PayPal demonstrated a major upgrade to its mobile service earlier today at MobileBeat 2011, allowing any two NFC-capable Android Smartphones to carry out a peer-to-peer transaction simply by pressing them together. PayPal is hoping to replace old-fashioned credit cards and even older-fashioned cash by allowing you to pay with your Smartphone.
After struggling for many years around in the US, NFC took a major leap forward when Google announced support for it in Android. Shortly thereafter, Google doubled down their efforts with the announcement of Google Wallet.
PayPal has one serious benefit over Google Wallet when it comes to NFC payments: hundreds of millions of users in nearly 200 countries already have PayPal accounts, while Google Wallet will be available in the U.S. only at launch. Based on how long it took the company to expand Checkout beyond U.S. boundaries, it could be quite sometime before PayPal sees and serious NFC payment competition from Google on the global scene.
Here’s how it works:
- Open the PayPal mobile app.
- Enter the amount of money you want to request.
- Then press the two phones back-to-back and wait for the confirmation buzz.
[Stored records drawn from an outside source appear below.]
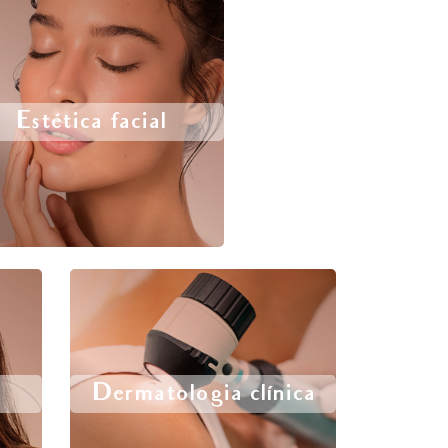
Estética facial
Dermatologia clínica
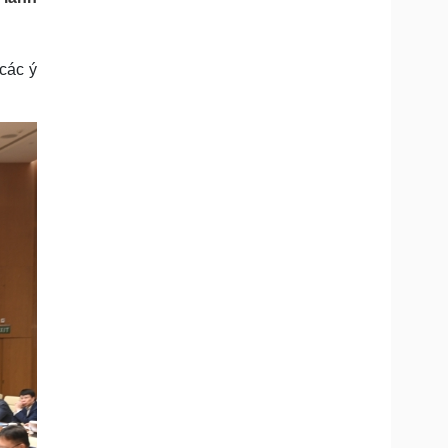
Doanh nghiệp 24h
Tin Công nghệ
Doanh nhân
Trải nghiệm
ì cộng đồng
Chuyển đổi số
 các ý
u lịch
Podcast
Tư vấn
Câu chuyện thời sự
Săn Tour
Đọc truyện đêm khuya
heck-in
Cửa sổ tình yêu
Kể chuyện cho bé
Hạt giống tâm hồn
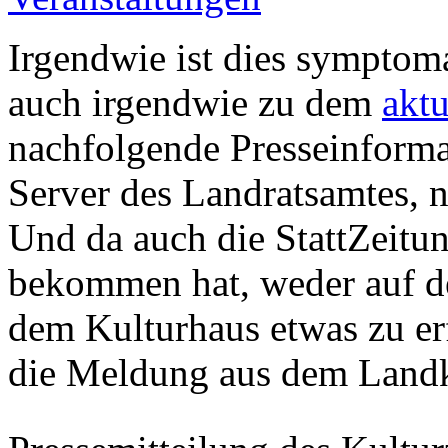
Irgendwie ist dies symptoma
auch irgendwie zu dem
aktu
nachfolgende Presseinformat
Server des Landratsamtes, n
Und da auch die StattZeitun
bekommen hat, weder auf 
dem Kulturhaus etwas zu er
die Meldung aus dem Land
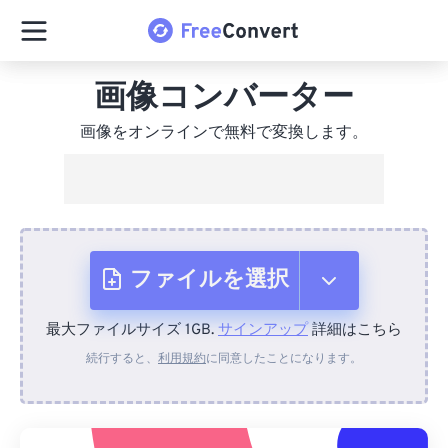
画像コンバーター
画像をオンラインで無料で変換します。
ファイルを選択
最大ファイルサイズ 1GB.
サインアップ
詳細はこちら
デバイスから
続行すると、
利用規約
に同意したことになります。
Dropboxから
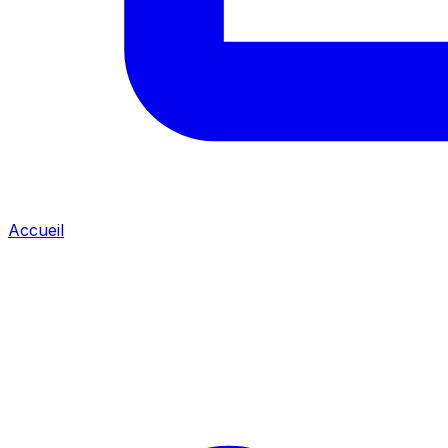
Accueil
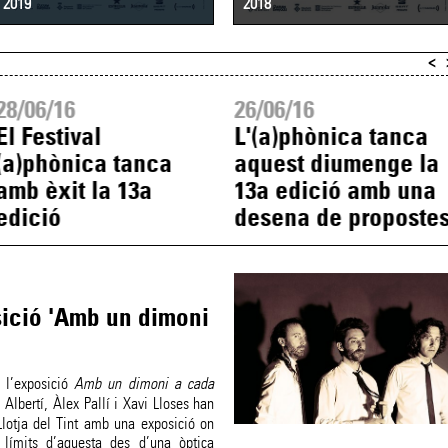
2019
2018
<
28/06/16
26/06/16
El Festival
L'(a)phònica tanca
(a)phònica tanca
aquest diumenge la
amb èxit la 13a
13a edició amb una
edició
desena de proposte
sició 'Amb un dimoni
 l’exposició
Amb un dimoni a cada
i Albertí, Àlex Pallí i Xavi Lloses han
Llotja del Tint amb una exposició on
 límits d’aquesta des d’una òptica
- Once a link between the accounts is established, both users enter their account details and pins to complete the transaction. Just like that, the money is transferred. Afterward, normal email receipts are generated and sent out.
There’s no fixed date when to anticipate this, but PayPal says “late this summer”. Another convincing reason for manufacturers to put NFC potential in their new models, or just a security concern? Either way, we will discover out soon enough.
When PayPal’s NFC feature comes out later this summer, it will initially only work with Google’s Nexus S — the only Android phone now available with built-in NFC. But more NFC-enabled Android phones are due out soon.